In other words, believe me, and not your lying eyes. Ever since Starbucks faced the initial unionization efforts in Buffalo, it has gone far to abandon truth and fair play. Last Friday, the National Labor Relations Board issued an unusually wide-ranging complaint against Starbucks, accusing it of more than 200 violations of the nation’s labor laws as part of its anti-union efforts in Buffalo, including firing six pro-union workers, disciplining and surveilling others, and closing stores.

Stating that Starbucks’ “egregious” anti-union conduct could cripple the organizing drives in various cities, the labor board has also taken the unusual step of going to federal court, where it has accused the company of illegally firing pro-union baristas in Memphis and Phoenix and asked that they be immediately reinstated.

It seems that Starbucks’ attitude is all is fair in love, war, and union busting. I often wonder why so many corporations try hard to comply with environmental laws, securities laws, and laws against racial discrimination and sexual harassment, but when it comes to violating federal laws in fighting a union, hey, no problem with that.
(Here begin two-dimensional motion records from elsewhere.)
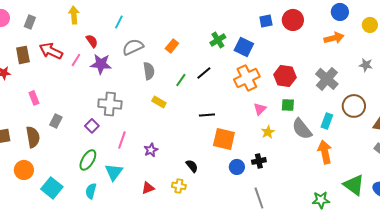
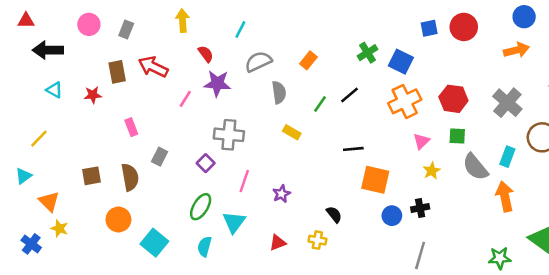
pink line: (76, 60) -> (185, 99), moved
gray line: (259, 198) -> (420, 255), turned 35

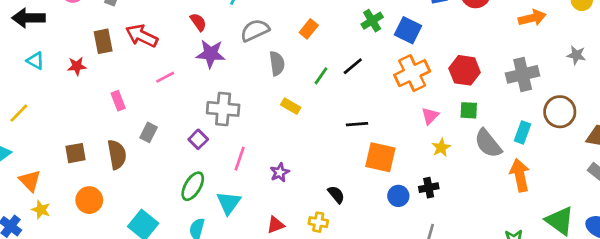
pink line: (185, 99) -> (165, 77), moved, turned 30
gray cross: (507, 103) -> (523, 74), turned 36
orange circle: (118, 220) -> (89, 200), moved

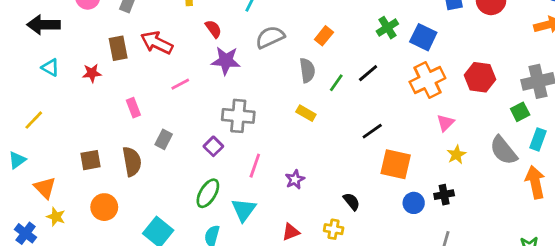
gray semicircle: (277, 63) -> (307, 70), moved
green square: (469, 110) -> (520, 112), moved, turned -30
black line: (357, 124) -> (372, 131), turned -30

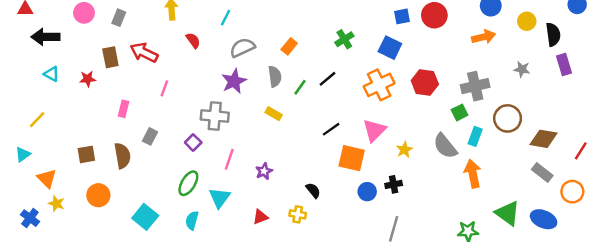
blue square: (423, 37) -> (390, 48), moved
purple star: (226, 61) -> (234, 81), moved, turned -30
pink line: (180, 84) -> (164, 88), turned -42
pink rectangle: (133, 108) -> (124, 109), turned 35
pink triangle: (445, 123) -> (374, 130), moved, size x1.5

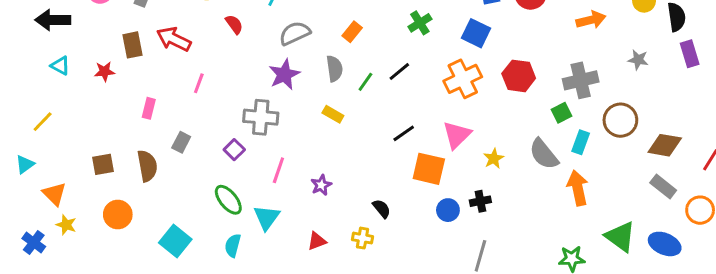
green ellipse: (188, 183) -> (228, 200), turned -70

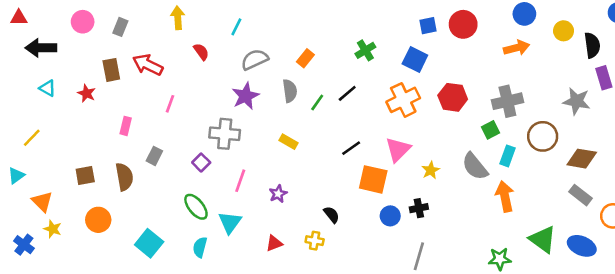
gray star: (638, 60) -> (577, 101), moved, size x1.5
red star: (104, 72) -> (87, 93), turned 30
yellow rectangle: (333, 114) -> (289, 142), moved

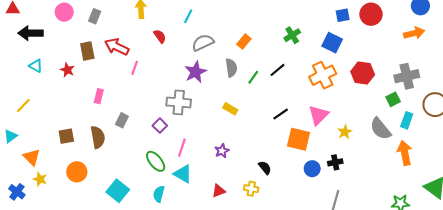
pink line: (170, 104) -> (135, 68), moved
pink line: (240, 181) -> (182, 148), moved
cyan triangle: (230, 222) -> (183, 174), turned -36

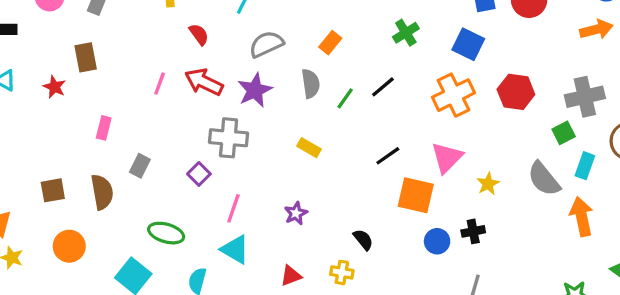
red arrow: (117, 47) -> (204, 82), moved
green ellipse: (156, 161) -> (166, 233), moved, turned -35

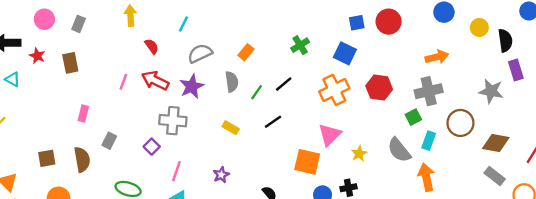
orange arrow: (596, 29) -> (437, 57), moved
red star: (54, 87) -> (37, 56), moved
black line: (388, 156) -> (273, 122), moved

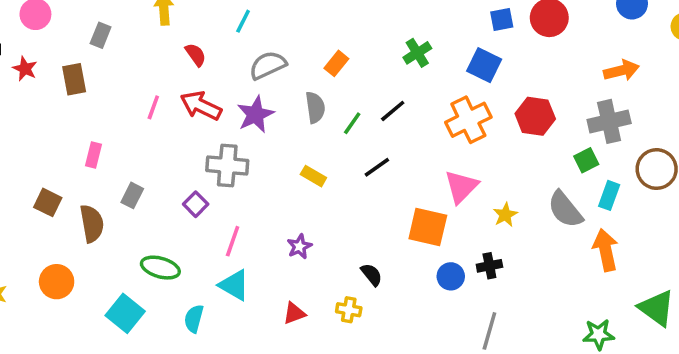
gray rectangle: (79, 24) -> (101, 35), moved
brown square: (47, 158) -> (48, 202), moved, turned 36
Perhaps one reason is that federal labor laws are so toothless that companies don’t face financial penalties for violating them—for instance, they can’t be fined for illegally firing workers in retaliation for leading a unionization drive. (The PRO Act, backed by President Joe Biden, but blocked by a Republican filibuster, seeks to remedy this.)

With more than 60 Starbucks unionized, and workers at dozens more likely to vote to unionize soon, a big question now is whether Starbucks will negotiate in good faith or stonewall for months and years to drag out reaching a first contract. When it comes to the union, Schultz evidently thinks his company is an immovable object. But the Starbucks union drive increasingly seems like an unstoppable force.

If Starbucks does stonewall the contract talks, I’ve also started to wonder if it could end up facing a widespread customer boycott—something on the scale of the United Farm Workers’ famous grape boycott of the 1960s. There are lots of anti-union companies, like Amazon, that have managed to avoid a powerful consumer backlash. But Starbucks, with its activist workforce and many progressive customers, might be different—especially since there are plenty of other places to get coffee. The biggest name in lattes might prove not so immovable after all.